After the virtual machine is powered-on, I opened up a SSH session to the ESXi host and ran the following command: “vmdumper -l | cut -d \/ -f 2-5 | while read path; do egrep -oi “DICT.(displayname.|numa.|cores.|vcpu.|memsize.|affinity.)= .|numa:.|numaHost:.” “/$path/vmware.log”; echo -e; done”
That provided me with the following output; notice the following lines:
cpuid.coresPerSocket = “6”
numa.vcpu.coresPerNode = “6”
numaHost 12 VCPUs 2 VPDs 2 PPDs
It shows that the VM is configured with 12 vCPUs, 6 cores per socket, 6 vCPUs per NUMA node. At the ESXi scheduling level, the NUMA scheduler creates two scheduling constructs. A virtual proximity domain (VPD) is a construct used to expose a CPU topology to the guest OS. You can see that it has created two VPDs for this VM. VPD 0 contains VCPU 0 to VCPU 5, and VPD 1 contains VCPU 6 to VCPU 11. A PPD is a physical proximity domain and is used by the NUMA scheduler to assign a PPD to a physical NUMA node.
To check if everything has worked, I looked at the task manager of windows and enabled the NUMA view, which now shows two NUMA nodes.
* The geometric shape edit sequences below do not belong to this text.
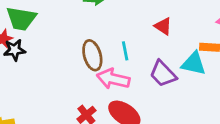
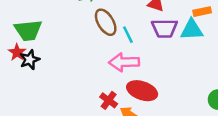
brown ellipse: (92, 55) -> (106, 22), moved
purple trapezoid: (163, 74) -> (164, 28), moved, turned -32

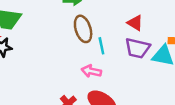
pink arrow: (124, 62) -> (91, 71), size x0.7

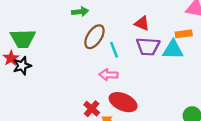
brown ellipse: (83, 29) -> (94, 37), turned 60

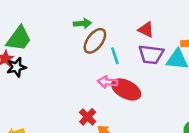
green arrow: (80, 12) -> (82, 23), moved
green trapezoid: (23, 39) -> (19, 39), turned -56
red ellipse: (123, 102) -> (126, 89), moved

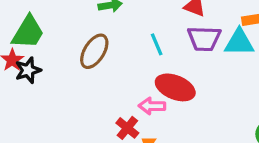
brown ellipse: (95, 41) -> (94, 51), moved
pink arrow: (107, 82) -> (152, 106), moved

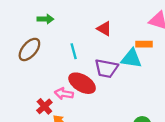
purple trapezoid: (204, 39) -> (106, 68), moved

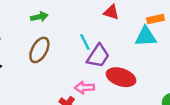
green arrow: (45, 19) -> (39, 17), moved
purple trapezoid: (106, 68) -> (98, 56), moved, turned -55
red ellipse: (82, 83) -> (121, 77), moved

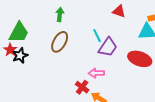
green arrow: (39, 17) -> (60, 15), turned -72
red ellipse: (121, 77) -> (140, 59), moved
Running the memory test again on the virtual machine shows a different behavior at the ESXi level. Memory consumption is far more balanced. The VMs NUMA client on NUMA node 0 is consuming 192 GB (201326592 KB), while the NUMA client of the VM on NUMA node 1 is consuming 189 GB (198604800 KB).
The vSphere 8 vCPU topology is a very nice method of helping manage VM configurations that are special cases. Instead of having to set advanced settings, a straightforward UI that can be easily understood by any team member that wasn’t involved with configuring the VM is a big step forward. But I like to stress once more that the default setting is the best for most virtual machines. Do not use this setting in your standard configuration for your virtual machine real estate. Keep it set to default and enjoy our 20 years of NUMA engineering. We got your back most of the time. And for some of the outliers, we now have this brilliant UI.